Abstract
Summary: Computational prediction of protein structure from sequence is broadly viewed as a foundational problem of biochemistry and one of the most difficult challenges in bioinformatics. Once every two years the Critical Assessment of protein Structure Prediction (CASP) experiments are held to assess the state of the art in the field in a blind fashion, by presenting predictor groups with protein sequences whose structures have been solved but have not yet been made publicly available. The first CASP was organized in 1994, and the latest, CASP13, took place last December, when for the first time the industrial laboratory DeepMind entered the competition. DeepMind's entry, AlphaFold, placed first in the Free Modeling (FM) category, which assesses methods on their ability to predict novel protein folds (the Zhang group placed first in the Template-Based Modeling (TBM) category, which assess methods on predicting proteins whose folds are related to ones already in the Protein Data Bank.) DeepMind's success generated significant public interest. Their approach builds on two ideas developed in the academic community during the preceding decade: (i) the use of co-evolutionary analysis to map residue co-variation in protein sequence to physical contact in protein structure, and (ii) the application of deep neural networks to robustly identify patterns in protein sequence and co-evolutionary couplings and convert them into contact maps. In this Letter, we contextualize the significance of DeepMind's entry within the broader history of CASP, relate AlphaFold's methodological advances to prior work, and speculate on the future of this important problem.
1 Significance
Progress in Free Modeling (FM) prediction in Critical Assessment of protein Structure Prediction (CASP) has historically ebbed and flowed, with a 10-year period of relative stagnation finally broken by the advances seen at CASP11 and 12, which were driven by the advent of co-evolution methods (Moult et al., 2016, 2018; Ovchinnikov et al., 2016; Schaarschmidt et al., 2018; Zhang et al., 2018) and the application of deep convolutional neural networks (Wang et al., 2017). The progress at CASP13 corresponds to roughly twice the recent rate of advance [measured in mean ΔGDT_TS from CASP10 to CASP12—GDT_TS is a measure of prediction accuracy ranging from 0 to 100, with 100 being perfect (Zemla et al., 1999)]. This can be observed not only in the CASP-over-CASP improvement, but also in the size of the gap between AlphaFold and the second best performer at CAPS13, which is unusually large by CASP standards (Fig. 1). Even when excluding AlphaFold, CASP13 shows further progress due to the widespread adoption of deep learning and the continued exploitation of co-evolutionary information in protein structure prediction (de Oliveira and Deane, 2017). Taken together these observations indicate substantial progress both by the whole field and by AlphaFold in particular.

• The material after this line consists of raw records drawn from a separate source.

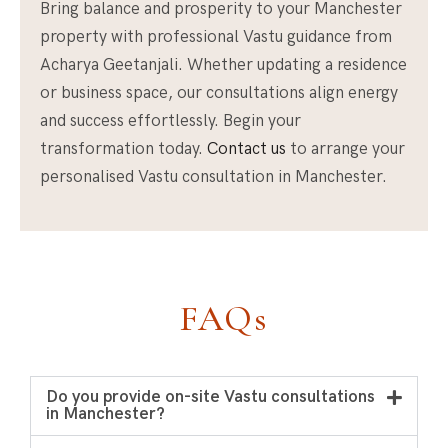
Bring balance and prosperity to your Manchester
property with professional Vastu guidance from
Acharya Geetanjali. Whether updating a residence
or business space, our consultations align energy
and success effortlessly. Begin your
transformation today.
Contact us
to arrange your
personalised Vastu consultation in Manchester.
FAQs
Do you provide on-site Vastu consultations
in Manchester?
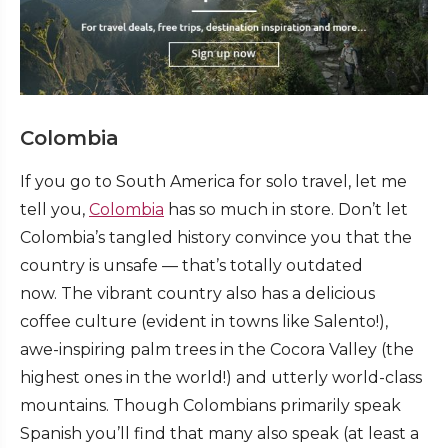
Colombia
If you go to South America for solo travel, let me
tell you,
Colombia
has so much in store. Don’t let
Colombia’s tangled history convince you that the
country is unsafe — that’s totally outdated
now. The vibrant country also has a delicious
coffee culture (evident in towns like Salento!),
awe-inspiring palm trees in the Cocora Valley (the
highest ones in the world!) and utterly world-class
mountains. Though Colombians primarily speak
Spanish you’ll find that many also speak (at least a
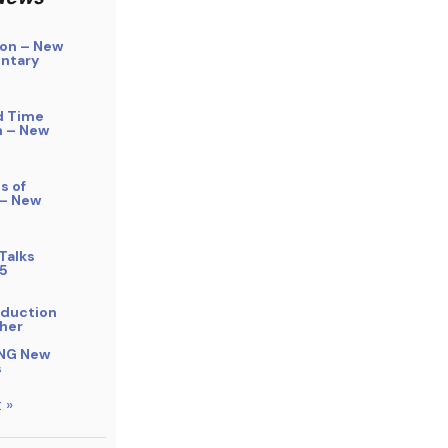
on – New
ntary
d Time
n – New
s of
 – New
Talks
5
bduction
her
NG New
s
 »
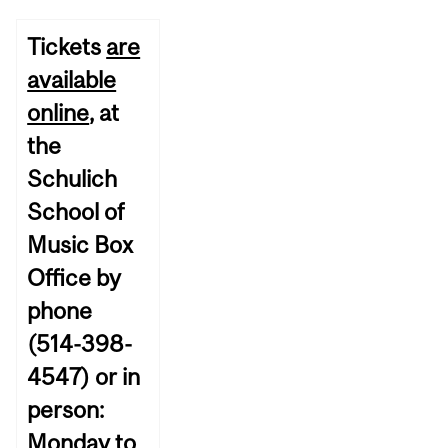
Tickets
are
available
online
, at
the
Schulich
School of
Music Box
Office by
phone
(514-398-
4547) or in
person:
Monday to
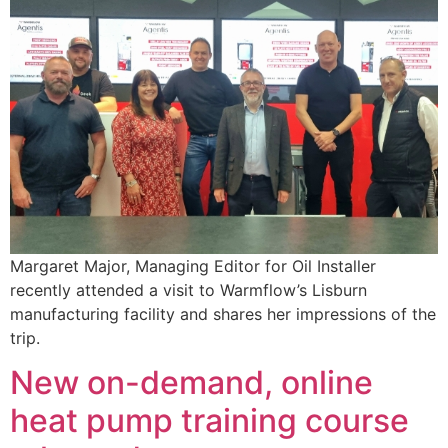
Margaret Major, Managing Editor for Oil Installer
recently attended a visit to Warmflow’s Lisburn
manufacturing facility and shares her impressions of the
trip.
New on-demand, online
heat pump training course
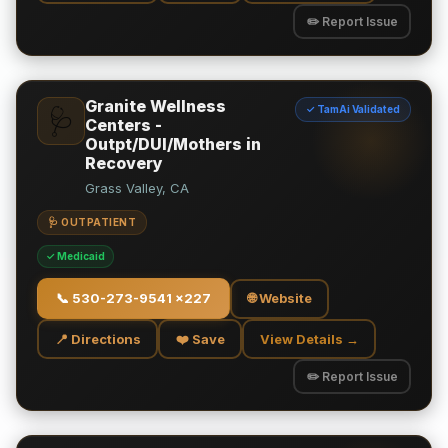
✏️ Report Issue
Granite Wellness
✓ TamAi Validated
🩺
Centers -
Outpt/DUI/Mothers in
Recovery
Grass Valley, CA
🩺 OUTPATIENT
✓ Medicaid
📞
530-273-9541 x227
🌐 Website
📍 Directions
❤️ Save
View Details →
✏️ Report Issue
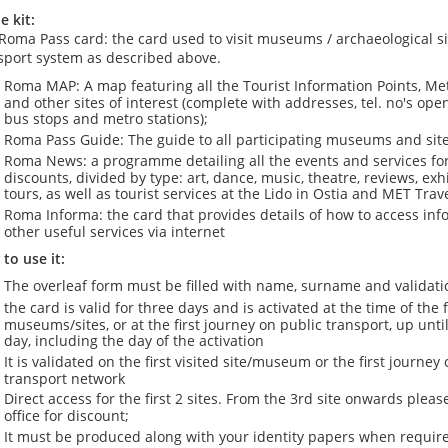
e kit:
Roma Pass card: the card used to visit museums / archaeological si
sport system as described above.
Roma MAP: A map featuring all the Tourist Information Points, M
and other sites of interest (complete with addresses, tel. no's op
bus stops and metro stations);
Roma Pass Guide: The guide to all participating museums and site
Roma News: a programme detailing all the events and services for 
discounts, divided by type: art, dance, music, theatre, reviews, ex
tours, as well as tourist services at the Lido in Ostia and MET Trav
Roma Informa: the card that provides details of how to access in
other useful services via internet
to use it:
The overleaf form must be filled with name, surname and validati
the card is valid for three days and is activated at the time of the f
museums/sites, or at the first journey on public transport, up unti
day, including the day of the activation
It is validated on the first visited site/museum or the first journey 
transport network
Direct access for the first 2 sites. From the 3rd site onwards please
office for discount;
It must be produced along with your identity papers when require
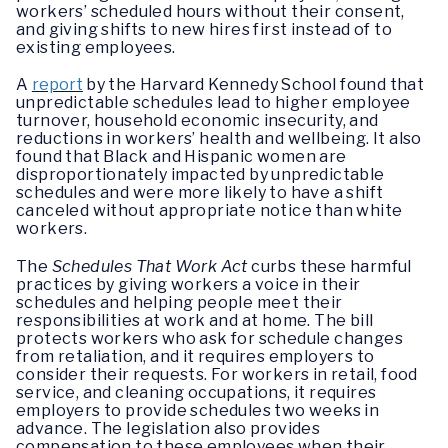
workers’ scheduled hours without their consent,
and giving shifts to new hires first instead of to
existing employees.
A
report
by the Harvard Kennedy School found that
unpredictable schedules lead to higher employee
turnover, household economic insecurity, and
reductions in workers’ health and wellbeing. It also
found that Black and Hispanic women are
disproportionately impacted by unpredictable
schedules and were more likely to have a shift
canceled without appropriate notice than white
workers.
The
Schedules That Work Act
curbs these harmful
practices by giving workers a voice in their
schedules and helping people meet their
responsibilities at work and at home. The bill
protects workers who ask for schedule changes
from retaliation, and it requires employers to
consider their requests. For workers in retail, food
service, and cleaning occupations, it requires
employers to provide schedules two weeks in
advance. The legislation also provides
compensation to these employees when their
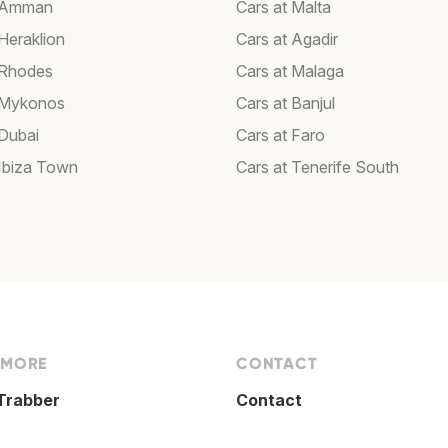
t Amman
Cars at Malta
Heraklion
Cars at Agadir
 Rhodes
Cars at Malaga
 Mykonos
Cars at Banjul
 Dubai
Cars at Faro
 Ibiza Town
Cars at Tenerife South
 MORE
CONTACT
Trabber
Contact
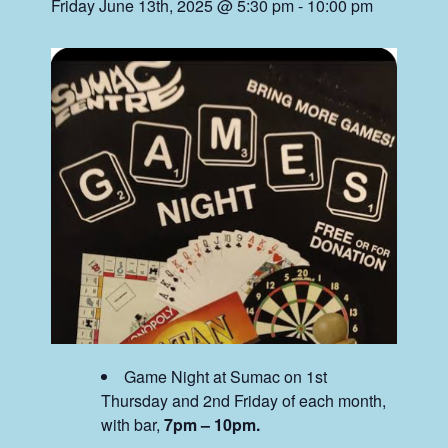
Friday June 13th, 2025 @ 5:30 pm
-
10:00 pm
Game Night at Sumac on 1st
Thursday and 2nd Friday of each month,
with bar,
7pm – 10pm.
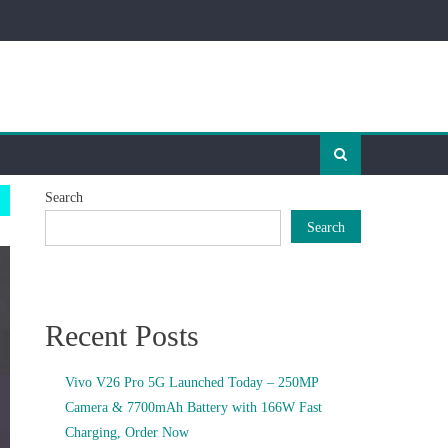
Search
Search
Recent Posts
Vivo V26 Pro 5G Launched Today – 250MP
Camera & 7700mAh Battery with 166W Fast
Charging, Order Now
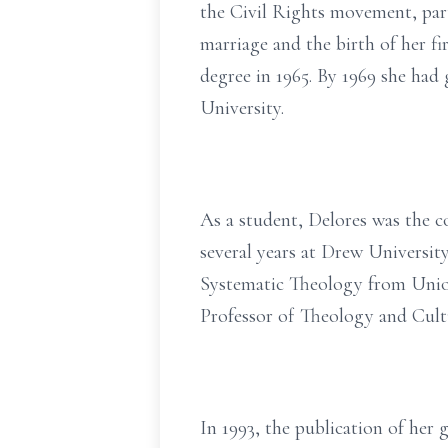
the Civil Rights movement, pa
marriage and the birth of her fi
degree in 1965. By 1969 she had
University.
As a student, Delores was the 
several years at Drew University
Systematic Theology from Union
Professor of Theology and Cult
In 1993, the publication of he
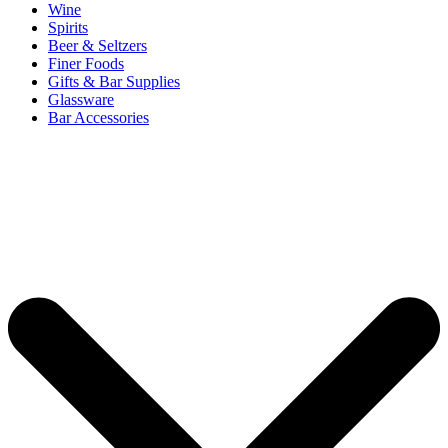
Wine
Spirits
Beer & Seltzers
Finer Foods
Gifts & Bar Supplies
Glassware
Bar Accessories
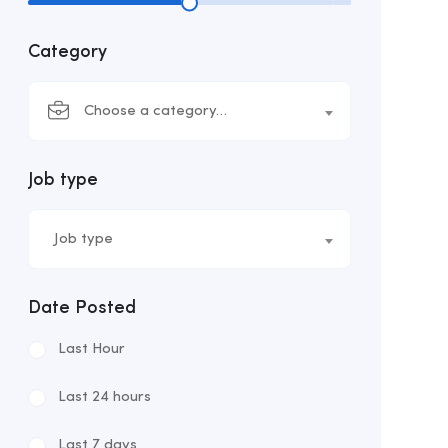
Category
Choose a category…
Job type
Job type
Date Posted
Last Hour
Last 24 hours
Last 7 days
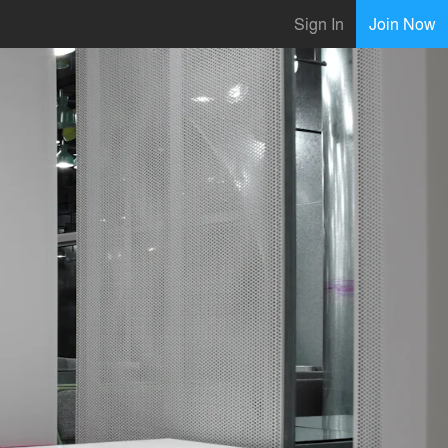
Sign In
Join Now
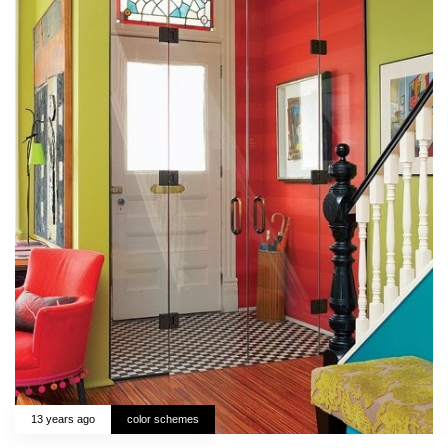
13 years ago
color schemes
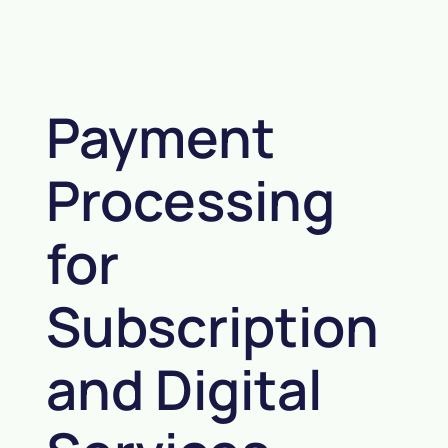
Payment
Processing
for
Subscription
and Digital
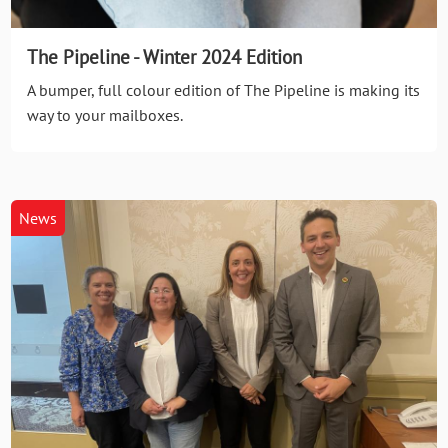
The Pipeline - Winter 2024 Edition
A bumper, full colour edition of The Pipeline is making its
way to your mailboxes.
News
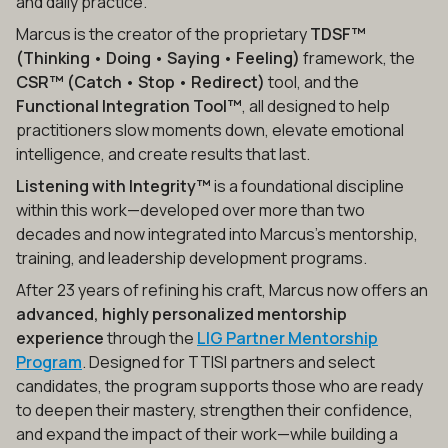
and daily practice.
Marcus is the creator of the proprietary
TDSF™
(Thinking • Doing • Saying • Feeling)
framework, the
CSR™ (Catch • Stop • Redirect)
tool, and the
Functional Integration Tool™
, all designed to help
practitioners slow moments down, elevate emotional
intelligence, and create results that last.
Listening with Integrity™
is a foundational discipline
within this work—developed over more than two
decades and now integrated into Marcus’s mentorship,
training, and leadership development programs.
After 23 years of refining his craft, Marcus now offers an
advanced, highly personalized mentorship
experience
through the
LIG Partner Mentorship
Program
. Designed for TTISI partners and select
candidates, the program supports those who are ready
to deepen their mastery, strengthen their confidence,
and expand the impact of their work—while building a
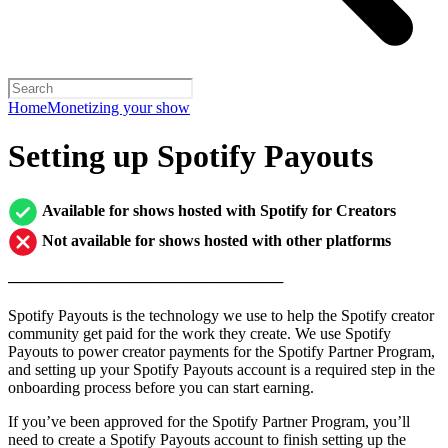
Home
Monetizing your show
Setting up Spotify Payouts
Available for shows hosted with Spotify for Creators
Not available for shows hosted with other platforms
─────────────────────────
Spotify Payouts is the technology we use to help the Spotify creator
community get paid for the work they create. We use Spotify
Payouts to power creator payments for the Spotify Partner Program,
and setting up your Spotify Payouts account is a required step in the
onboarding process before you can start earning.
If you’ve been approved for the Spotify Partner Program, you’ll
need to create a Spotify Payouts account to finish setting up the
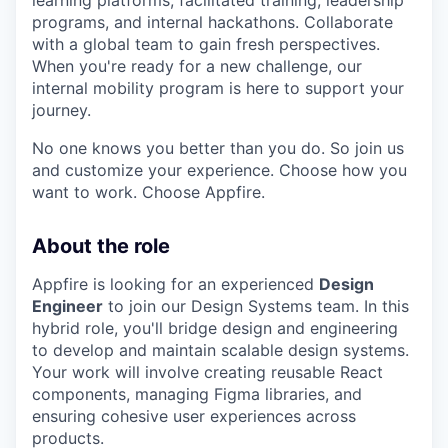
programs, and internal hackathons. Collaborate
with a global team to gain fresh perspectives.
When you're ready for a new challenge, our
internal mobility program is here to support your
journey.
No one knows you better than you do. So join us
and customize your experience. Choose how you
want to work. Choose Appfire.
About the role
Appfire is looking for an experienced
Design
Engineer
to join our Design Systems team. In this
hybrid role, you'll bridge design and engineering
to develop and maintain scalable design systems.
Your work will involve creating reusable React
components, managing Figma libraries, and
ensuring cohesive user experiences across
products.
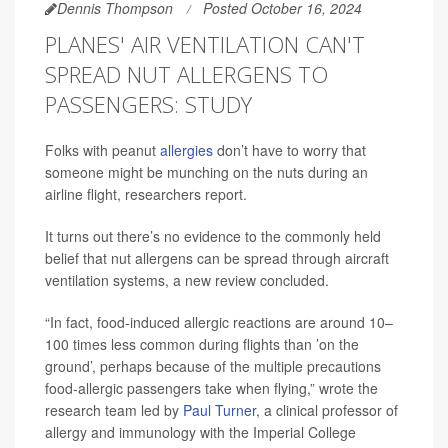
Dennis Thompson
Posted October 16, 2024
PLANES' AIR VENTILATION CAN'T
SPREAD NUT ALLERGENS TO
PASSENGERS: STUDY
Folks with peanut
allergies
don’t have to worry that
someone might be munching on the nuts during an
airline flight, researchers report.
It turns out there’s no evidence to the commonly held
belief that nut allergens can be spread through aircraft
ventilation systems, a new review concluded.
“In fact, food-induced allergic reactions are around 10–
100 times less common during flights than ’on the
ground’, perhaps because of the multiple precautions
food-allergic passengers take when flying,” wrote the
research team led by
Paul Turner
, a clinical professor of
allergy and immunology with the Imperial College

Nonetheless, the problem remains far from solved, particularly for practical applications. GDT_TS measures gross topology, which is of inherent biological interest, but does not necessarily result in structures useful in drug discovery or molecular biology applications. An alternate metric, GDT_HA, provides a more stringent assessment of structural accuracy (Read and Chavali, 2007). Figure 2 plots the GDT_HA scores of the top two performers for the last four CASPs. While substantial progress can be discerned, the distance to perfect predictions remains sizeable. In addition, both metrics measure global goodness of fit, which can mask significant local deviations. Local accuracy corresponding to, for example, the coordination of atoms in an active site or the localized change of conformation due to a mutation, can be the most important aspect of a predicted structure when answering broader biological questions.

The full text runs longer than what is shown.